Baldur’s Gate 3, the Dungeons & Dragons-based role-playing game from Larian Studios, hit a peak of 814,666 Steam players on Sunday — the ninth highest ever recorded on the platform.
According to SteamDB’s figures, Baldur’s Gate 3 stormed the all-time Steam charts over the weekend, displacing Apex Legends from the top 10. Despite the fact that it’s been available in early access form for years, the game’s launch on Thursday, Aug. 3, rode a wave of excitement and discussion that had swelled dramatically in the preceding weeks.
The scale of the game’s success surprised Larian — a Belgian developer which has an ardent following for its detailed, specialized, highly traditional RPGs in the Divinity series, but which has never enjoyed so much attention before. “Probably should stay away from the IT team for a while,” Larian’s founder and CEO Swen Vincke said on Twitter on Friday, as Baldur’s Gate 3 cracked 500,000 concurrent players on Steam. “Told them they should expect like 100k or so at max.”

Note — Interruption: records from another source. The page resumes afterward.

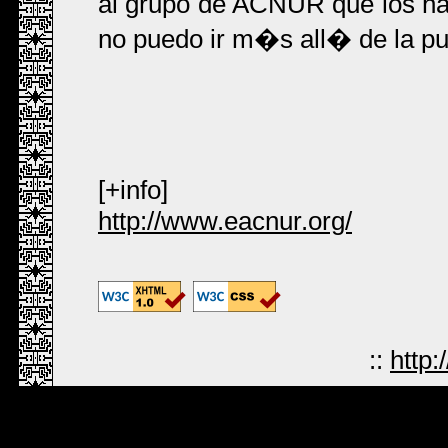
al grupo de ACNUR que los ha 
no puedo ir m�s all� de la pu
[+info]
http://www.eacnur.org/
::
http: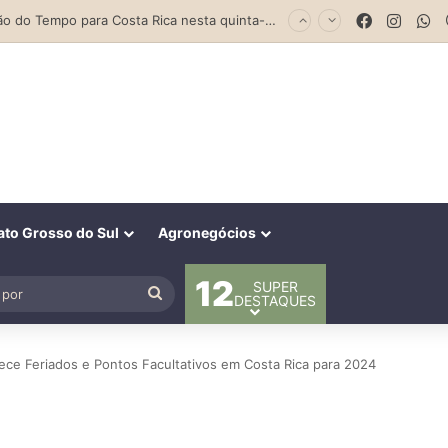
Facebook
Insta
W
Previsão do Tempo para Costa Rica nesta quinta-feira (6)
to Grosso do Sul
Agronegócios
12
SUPER
al
Procurar
DESTAQUES
por
ece Feriados e Pontos Facultativos em Costa Rica para 2024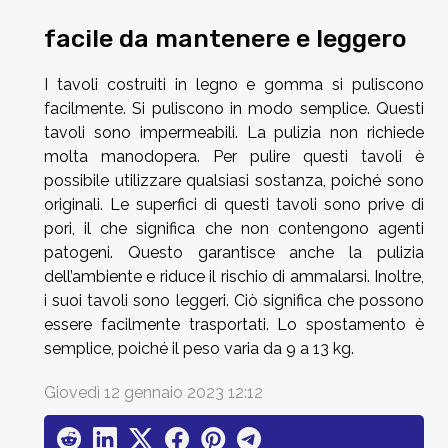
facile da mantenere e leggero
I tavoli costruiti in legno e gomma si puliscono
facilmente. Si puliscono in modo semplice. Questi
tavoli sono impermeabili. La pulizia non richiede
molta manodopera. Per pulire questi tavoli è
possibile utilizzare qualsiasi sostanza, poiché sono
originali. Le superfici di questi tavoli sono prive di
pori, il che significa che non contengono agenti
patogeni. Questo garantisce anche la pulizia
dell’ambiente e riduce il rischio di ammalarsi. Inoltre,
i suoi tavoli sono leggeri. Ciò significa che possono
essere facilmente trasportati. Lo spostamento è
semplice, poiché il peso varia da 9 a 13 kg.
Giovedì 12 gennaio 2023 12:12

Notably, Baldur’s Gate 3 is now one of four paid, single-player games in Steam’s most-played top 10, alongside Cyberpunk 2077, Elden Ring, and Hogwarts Legacy. The rest of the chart is composed of free-to-play multiplayer games. All four of these premium, solo games launched on Steam in the last three years — and three of them in the last 18 months.
They will likely be joined by a fifth in on Sep. 6, when Starfield is released. Larian brought Baldur’s Gate 3’s Steam launch forward by a month specifically to avoid a clash with Bethesda’s sci-fi epic, a decision which seems to have paid off handsomely. The PlayStation 5 version, meanwhile, was delayed a week to the same Sep. 6 date, where it should make effective counter-programming for players unable to delve into Bethesda’s Xbox console exclusive.
But Xbox players may have to wait until 2024 to play Larian’s sleeper hit. That version is delayed until Larian can get split-screen co-op working on the lower-spec Series S console — a “huge technical hurdle,” according to the studio’s director of publishing Michael Douse.